Courts have awarded the Sandy Hook families nearly $1.5 billion in damages against Jones, including $45.2 million in a Texas case in August and $965 million in a Connecticu­t case two months later. On Nov. 10, the judge in the Connecticu­t case ordered Jones to pay an additional $473 million in punitive damages, including $323 million for legal fees. Jones has said on his show that he plans to appeal.

The IOUs and other recent transactio­ns helped tip Free Speech Systems into bankruptcy in July, according to Jones’s court filings. An accountant hired by Jones calculated that Free Speech Systems had $79 million in liabilitie­s at the end of May and only $14 million in assets, court records show. As a result, the Sandy Hook families could be left vying with other creditors - including the companies tied to Jones himself to collect.

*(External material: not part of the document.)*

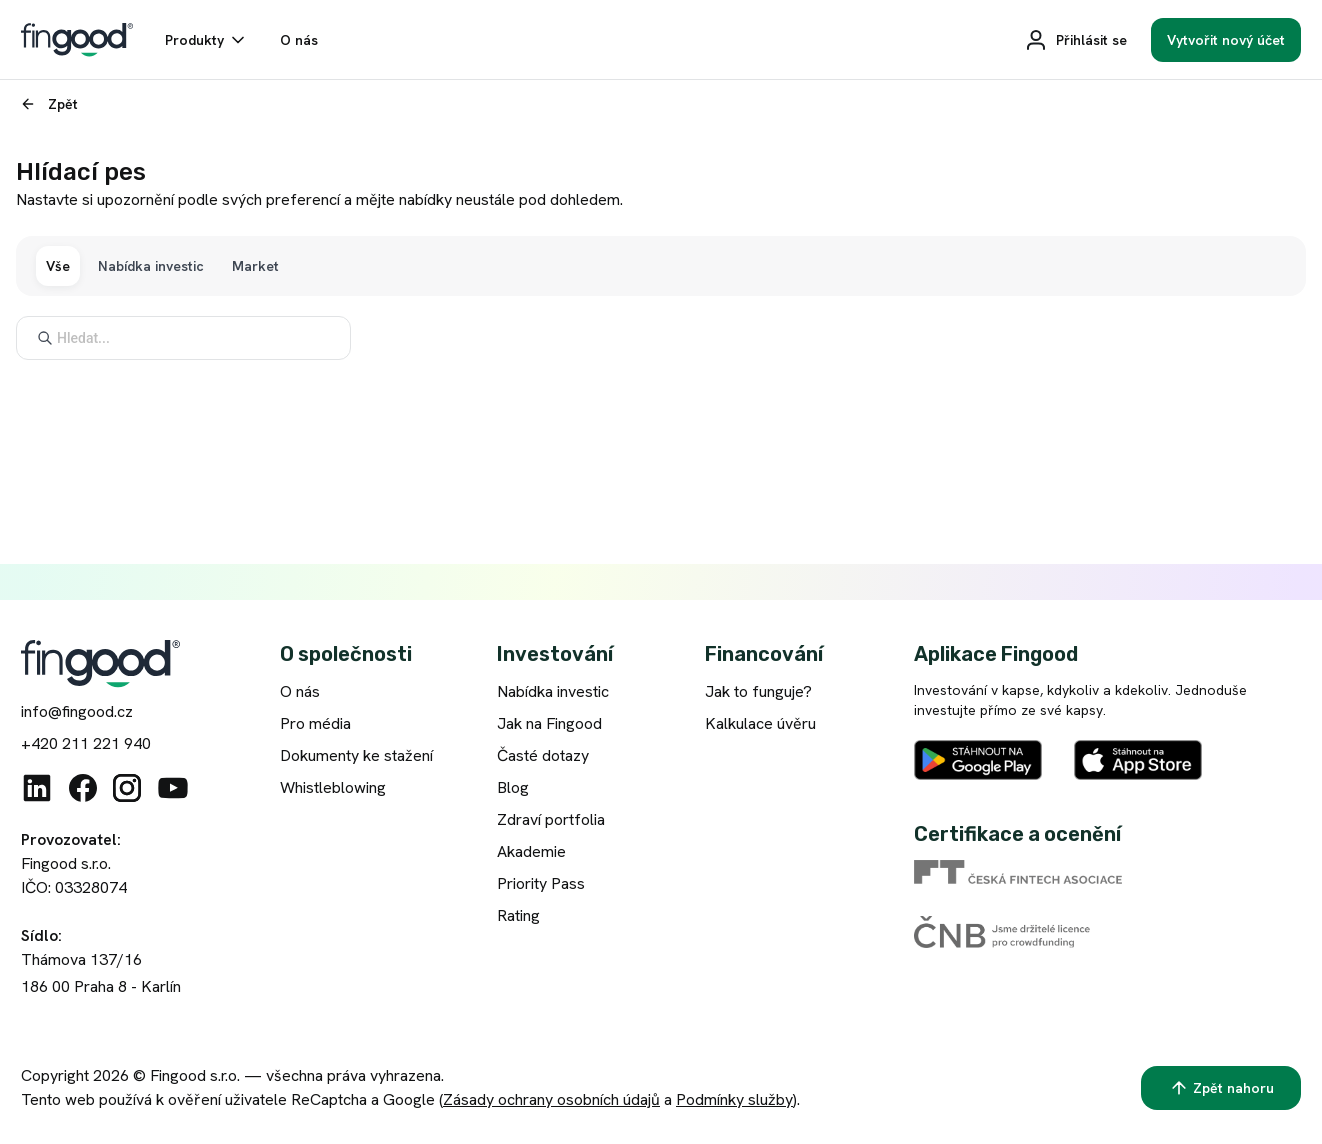 This screenshot has height=1144, width=1322. Describe the element at coordinates (553, 691) in the screenshot. I see `Nabídka investic` at that location.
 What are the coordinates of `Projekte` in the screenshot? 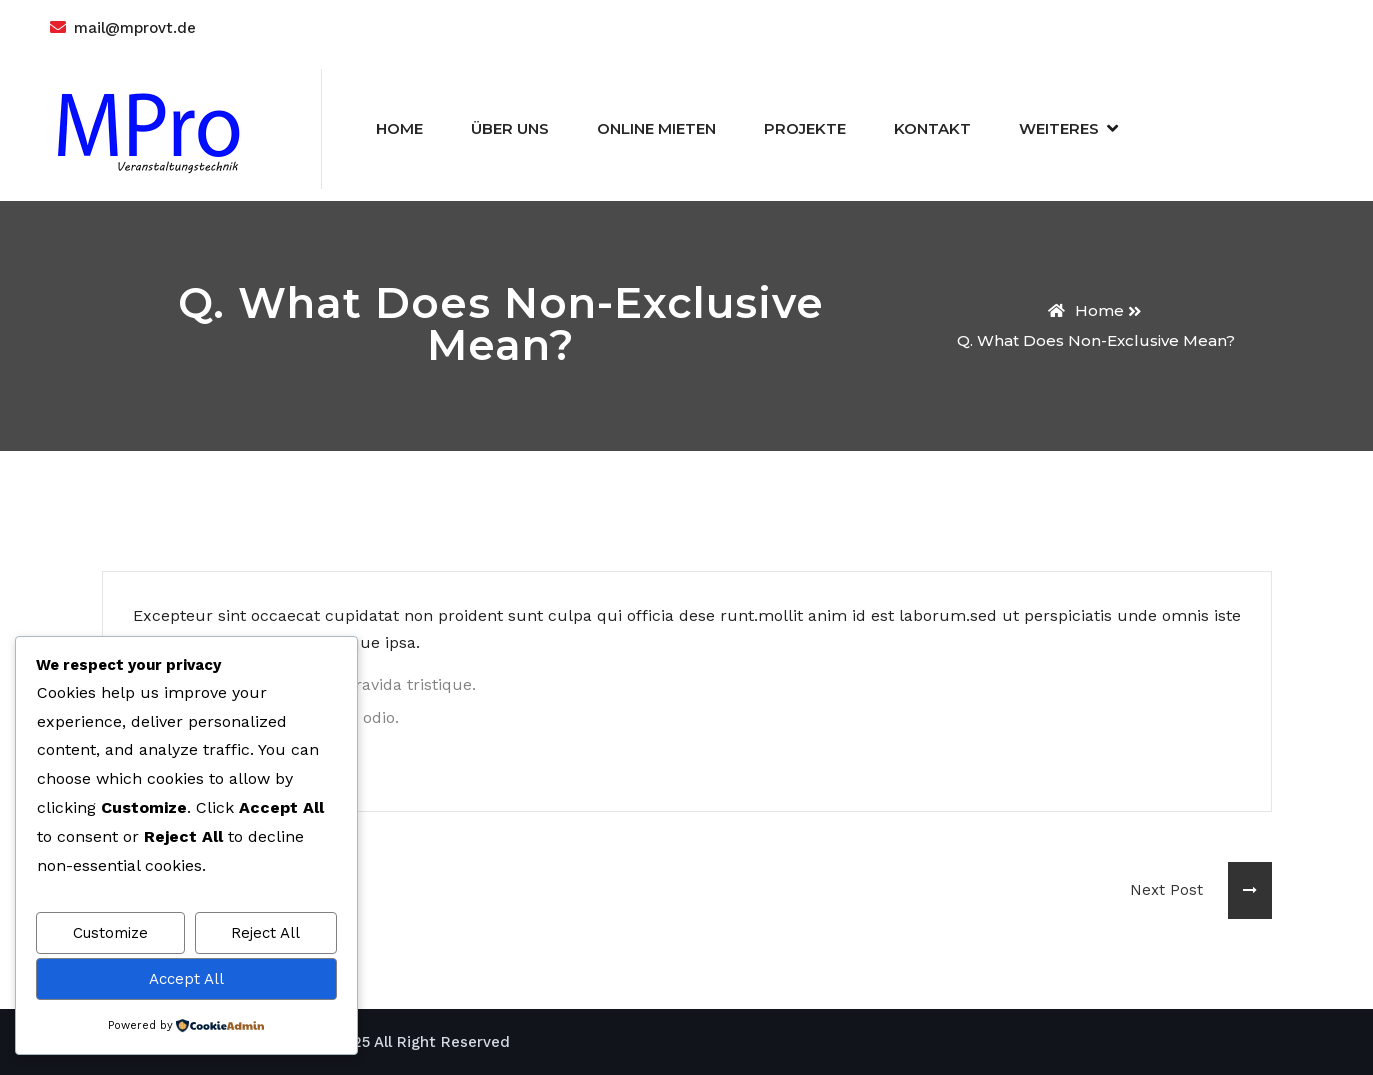 It's located at (805, 128).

The bankruptcy court will ultimately determine which creditors are paid and how much. It is examining whether the promissory notes to PQPR and other transactio­ns are legitimate. Attorneys for PQPR have argued in court that it should be paid before unsecured creditors, a category that would include the Sandy Hook plaintiffs.

Attorneys for the Sandy Hook families contend in a separate suit filed in April in Texas state court that PQPR is “not actually an independen­t business” and that Jones has engaged in fraudulent transfers to shield his wealth. They have argued in bankruptcy court that Jones began moving money out of Free Speech Systems only after he began to face legal setbacks in the defamation cases.

“In the middle of this lawsuit, they started documentin­g debts that had no evidence of existing beforehand,” Sandy Hook attorney Avi Berkowitz said in an interview.

A Justice Department trustee whose role in the bankruptcy case is to ensure the integrity of the process also has criticized the agreement to pay PQPR. “We, the U.S. Trustee, we do have concerns with the underlying transactio­n,” attorney Ha Nguyen told the court, according to a transcript. An agency spokeswoma­n declined to comment.

Alex Jones, his personal attorney, and attorneys for Free Speech Systems and PQPR did not respond to requests for comment or to detailed lists of questions from The Post. David Jones, Alex Jones’s father, and an attorney representi­ng him also did not respond to requests for comment.

Jones and his father have said in court proceeding­s that PQPR was created in 2013 for liability protection as Jones got into the supplement business and as his father took on a management role. The accountant hired by Jones told the bankruptcy court that PQPR was a legitimate business that shared responsibi­lity with Jones’s main company for “setting up supply chains, obtaining required government­al certificat­ions, negotiatin­g with vendors, procuring and paying for product, and overhead.”

Raymond Battaglia, a lawyer for Free Speech Systems, has said that as the Infowars brand ballooned, and millions of dollars poured in, the family-run business never adopted “appropriat­e management and accounting controls,” and so it failed to note the debt that had built up to PQPR.

“This is kind of like the garage band that became the boy band overnight, and had his girlfriend running the books, and the head roadie being the business manager,” Battaglia said in August in the bankruptcy case.